The style can be adjusted to make it appear as a single table. If for some row the height of that row is too small for the text in a cell on one of the sides, the browser increases it, and there is no longer a match.

Default order

It is not possible to make a table appear sorted by a certain column without the user clicking on it.
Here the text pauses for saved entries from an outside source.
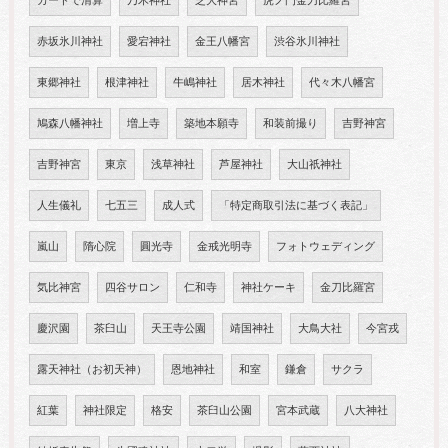
カードで清算
乃木神社
芝大神宮
虎ノ門金刀比羅宮
赤坂氷川神社
愛宕神社
金王八幡宮
渋谷氷川神社
東郷神社
根津神社
牛嶋神社
居木神社
代々木八幡宮
鳩森八幡神社
増上寺
築地本願寺
和装前撮り
吉野神宮
吉野神宮
東京
浅草神社
芦屋神社
大山祇神社
人生儀礼
七五三
成人式
「特定商取引法に基づく表記」
嵐山
隋心院
圓光寺
金戒光明寺
フォトウェディング
気比神宮
四谷サロン
仁和寺
神社ケーキ
金刀比羅宮
慶沢園
茶臼山
天王寺公園
靖国神社
大鳥大社
今宮戎
露天神社（お初天神）
恩地神社
和室
鎌倉
サクラ
紅葉
神社限定
格安
茶臼山公園
宮本武蔵
八大神社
By default, the rows of a table always appear in the same order as in the wikitext. If you want a table to appear sorted by a certain column, you must sort the wikitext itself in that order; see the next section for one way to do this.

Sorting the wikitext of a table

Sorting the wikitext itself, thus creating a new default sort order, can be done semi-automatically as follows. Take the wikitext of the table without top and bottom lines. Use "find and replace" to replace the cell separators with special code not containing "|". If there are pipes in the table cells, replace all pipes by some code, and replace that code with a newline in front of it (originating from the code for the start of a new row) back. Apply mw:Module:Sort (see mw:Module talk:Sort) at mw:Special:ExpandTemplates by putting: {{#invoke:Sort|f|{{!}}-
{{!}} (with the newline) before, and }} after the wikitext, to sort the items between the pipes, with the desired separator in the result. Discard the items at the start containing "-" and a newline. Restore the cell separators and the pipes in the cells by replacing the temporary codes for them. Readd the top and bottom lines.

This method sorts by the wikitext of the rows, so in principal by the first column (and the second as secondary key), although wikitext codes in the cells of the first column before the content can affect the order.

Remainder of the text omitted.